Masters of Horror: Episode 19 Pelts

I have no idea how the fur industry works in real life. I really doubt that showing off a single racoon-skin fur coat at a fur show, no matter how nice it is, would produce a great deal of profit if the maker did not have the means of producing more of the same quality. Isn't showing what's available the entire point of fashion shows? Jake Feldman (Meat Loaf) makes an effort to get more coons of the same kind at one point in the episode, but it really doesn't seem to be a major part of his plan. That plot point takes up only a few minutes, and mainly serves for exposition.

This really isn't a strike against the episode, however. Dario Argento is the master of stories that make absolutely no sense.

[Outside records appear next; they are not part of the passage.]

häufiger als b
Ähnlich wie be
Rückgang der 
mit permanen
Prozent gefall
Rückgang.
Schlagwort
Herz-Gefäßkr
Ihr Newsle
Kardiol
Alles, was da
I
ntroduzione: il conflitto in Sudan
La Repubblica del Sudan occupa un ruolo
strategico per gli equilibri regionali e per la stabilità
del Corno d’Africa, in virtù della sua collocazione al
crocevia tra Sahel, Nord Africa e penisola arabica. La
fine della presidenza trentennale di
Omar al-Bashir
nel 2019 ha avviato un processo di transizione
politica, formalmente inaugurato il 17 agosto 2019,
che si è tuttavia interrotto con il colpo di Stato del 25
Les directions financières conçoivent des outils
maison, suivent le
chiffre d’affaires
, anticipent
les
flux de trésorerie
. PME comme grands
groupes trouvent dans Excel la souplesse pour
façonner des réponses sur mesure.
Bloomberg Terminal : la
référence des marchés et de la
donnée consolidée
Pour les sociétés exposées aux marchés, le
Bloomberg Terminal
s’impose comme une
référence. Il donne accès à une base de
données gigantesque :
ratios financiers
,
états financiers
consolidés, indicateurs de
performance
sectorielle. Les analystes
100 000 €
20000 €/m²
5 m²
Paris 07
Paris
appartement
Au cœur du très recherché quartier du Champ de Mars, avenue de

I literally had to read the Wikipedia article on this episode to even understand how the curse worked. Like most of his work, this is a story driven by emotion. Here, that emotion is effective. We don't really care about the intricacies of how humans intend to turn a profit, the fact that they mean to turn a profit from the suffering of other creatures at all is sufficient.

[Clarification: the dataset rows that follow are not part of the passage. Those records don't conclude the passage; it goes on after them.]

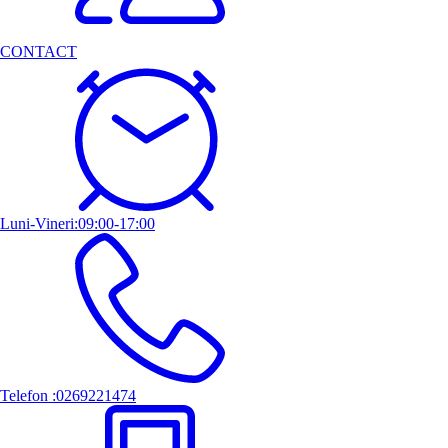
CONTACT
Luni-Vineri:09:00-17:00
Telefon :0269221474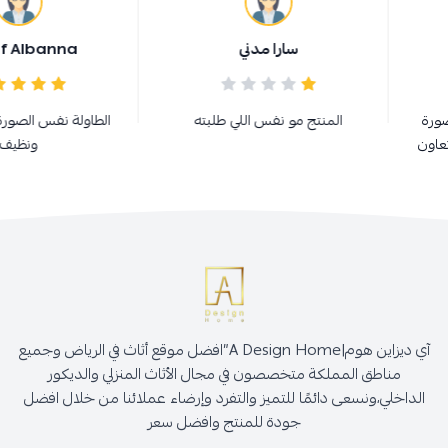
سارا مدني
Rehaf Albanna
المنتج مو نفس اللي طلبته
الطاولة نفس الصورة شغل مم
ونظيف
آي ديزاين هوم|A Design Home”افضل موقع أثاث في الرياض وجميع
مناطق المملكة متخصصون في مجال الأثاث المنزلي والديكور
الداخلي،ونسعى دائمًا للتميز والتفرد وإرضاء عملائنا من خلال افضل
جودة للمنتج وافضل سعر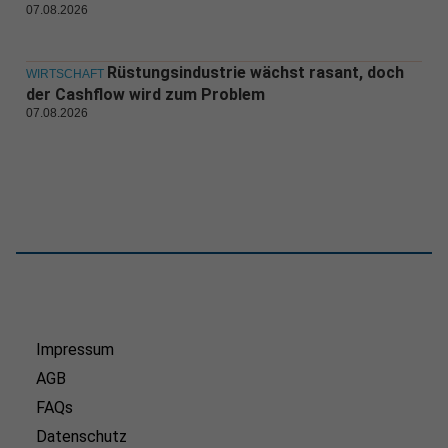
07.08.2026
Rüstungsindustrie wächst rasant, doch
WIRTSCHAFT
der Cashflow wird zum Problem
07.08.2026
Impressum
AGB
FAQs
Datenschutz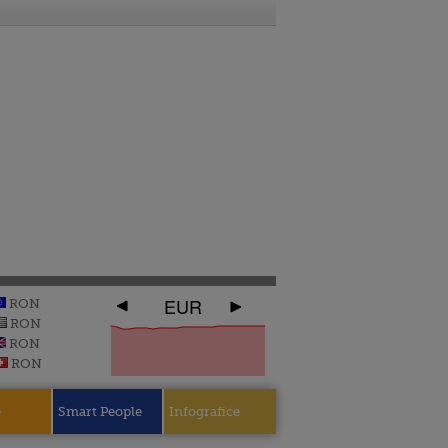
EUR
RON
RON
RON
RON
e
Smart People
Infografice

The plot is kicked off by a fur trapper and his son (John Saxon and Michael Suchánek) who sneak onto private land owned by a strange elderly woman named Mother Maytar (Brenda McDonald) to trap racoons. They find that the skins they retrieve are supernaturally beautiful, and contact Feldman to sell them. By the time he arrives, however, both of the trappers are dead, the younger having killed his father, and then offed himself in a raccoon trap.

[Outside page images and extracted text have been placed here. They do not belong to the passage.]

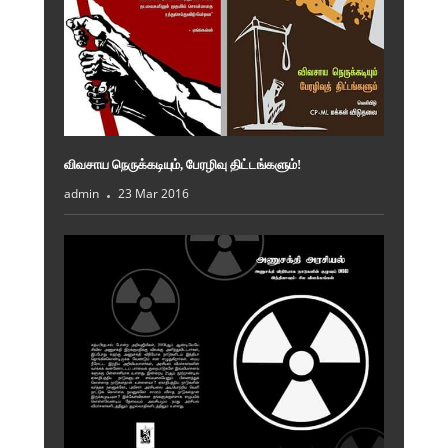
விவசாய நெருக்கடியும், பேரழிவு திட்டங்களும்!
admin
23 Mar 2016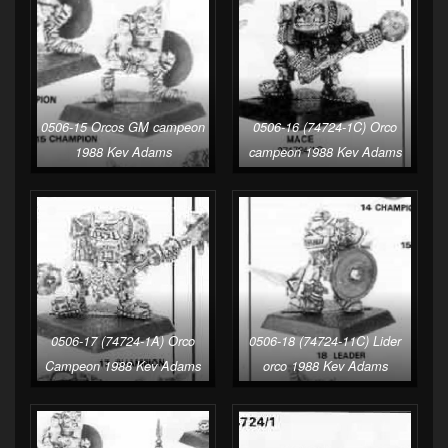
0506-15 Orcos GM campeon
0506-16 (74724-1C) Orco
1988 Kev Adams
campeon 1988 Kev Adams
0506-17 (74724-1A) Orco
0506-18 (74724-11C) Lider
Campeon 1988 Kev Adams
orco 1988 Kev Adams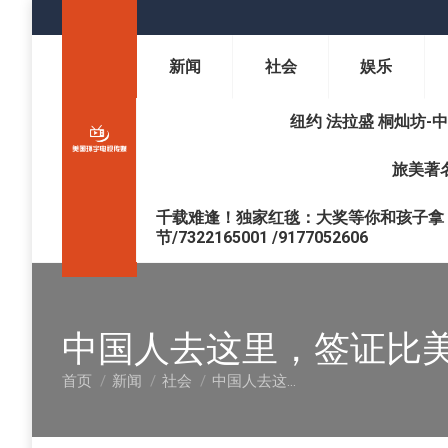
新闻
社会
娱乐
纽约 法拉盛 桐灿坊-中医调理 
旅美著名
千载难逢！独家红毯：大奖等你和孩子拿 !
节/7322165001 /9177052606
中国人去这里，签证比美
首页
新闻
社会
中国人去这…
您在这里：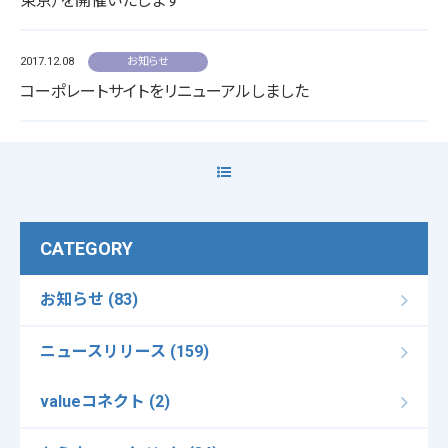
東京）を開催いたします
2017.12.08
お知らせ
コーポレートサイトをリニューアルしました
CATEGORY
お知らせ (83)
ニュースリリース (159)
valueコネクト (2)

Feldman takes the furs, determined to make a beautiful coat to show off at a major fur show. He's also hoping to impress a stripper named Shanna (Ellen Ewusie) he tried to rape earlier in the episode. Why he's still allowed in the strip-club, or why she'll still talk to him, I don't claim to know. After the attempted rape she treats him mostly as an annoying, pushy, jackass client for the rest of the episode, but never as a threat.

The episode is based on a short story by F Paul Wilson. While I haven't read the story, according to tvtropes it ended with a homeless woman finding the coat. This woman is unaffected by the curse because she only wants it for warmth. This episode has a much grislier conclusion. I think this may be for the best. The curse doesn't really see a person working in a sweat shop making a coat as any less of a profiteer than the shop's owner or the trappers, so I can't see how heat wouldn't be a form of profit in the eyes of the curse.

Argento's narrative here is fairly straightforward, at least by the standards of Argento. He plays around with chronology a bit, but in fairly predictable ways. We're shown the gory aftermath, and then we're shown the death. The deaths are mostly karmic punishments for the deaths and desecration of the racoons. A woman sews up her face, a man is gutted, a woman dies with her hand trapped in an elevator similar to the racoon trap, and of course Feldman skins himself.

The best attribute here, however, is Meat Loaf. After Fight Club it's surprising to see him as such an asshole, but he plays the role perfectly. His attempted rape early in the episode is distracting, and should have either had more consequences, or been left out entirely. We didn't need that to tell us he's a sexist piece of shit.

That said, however, this is probably the best work by Argento I've seen to date, although I don't claim to be an aficionado of Italian horror. I know what I like, though, and I like this episode. It's gory, it's fun, it moves at a steady pace, and I like Meat Loaf.